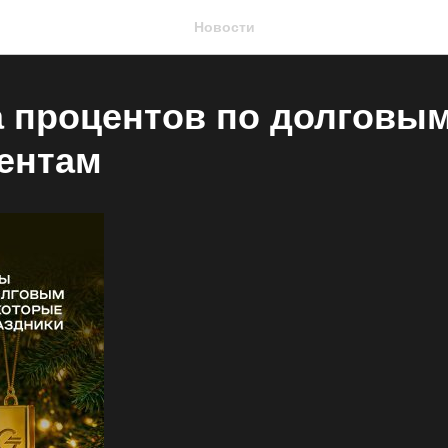
Новости
 процентов по долговы
ентам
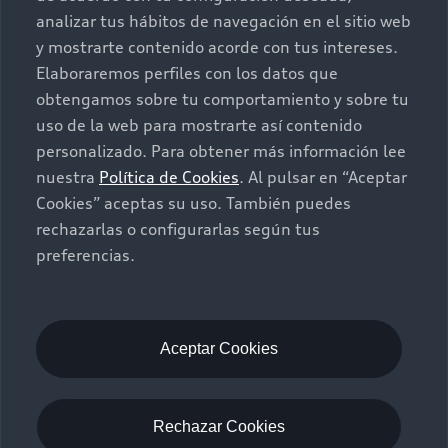
Autos Nuevos
Audi Aftersales
analizar tus hábitos de navegación en el sitio web
y mostrarte contenido acorde con tus intereses.
Seminuevos
Quiero un Audi nuevo
Elaboraremos perfiles con los datos que
obtengamos sobre tu comportamiento y sobre tu
Contacto
uso de la web para mostrarte así contenido
Audi Certified :plus
personalizado. Para obtener más información lee
nuestra
Política de Cookies
. Al pulsar en “Aceptar
Contáctanos
Cookies” aceptas su uso. También puedes
Citas de servicio
rechazarlas o configurarlas según tus
preferencias.
Información de vehículo nuevo
©2025 Audi de México división de Volkswagen de
México S.A. de C.V. Todos los derechos reservados.
Utilizamos cookies para mejorar nuestro sitio
Aceptar Cookies
web y tu experiencia en línea. Al continuar
navegando en este sitio web, aceptas el uso de
cookies.
Rechazar Cookies
Aviso de privacidad
Audi de México
myAudi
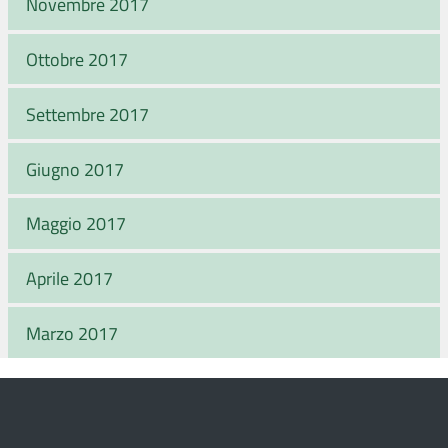
Novembre 2017
Ottobre 2017
Settembre 2017
Giugno 2017
Maggio 2017
Aprile 2017
Marzo 2017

☆ ☆ ☆ ☆

Reply with one number, the count of lines in the preceding listing that hold the string "Aceptar".

2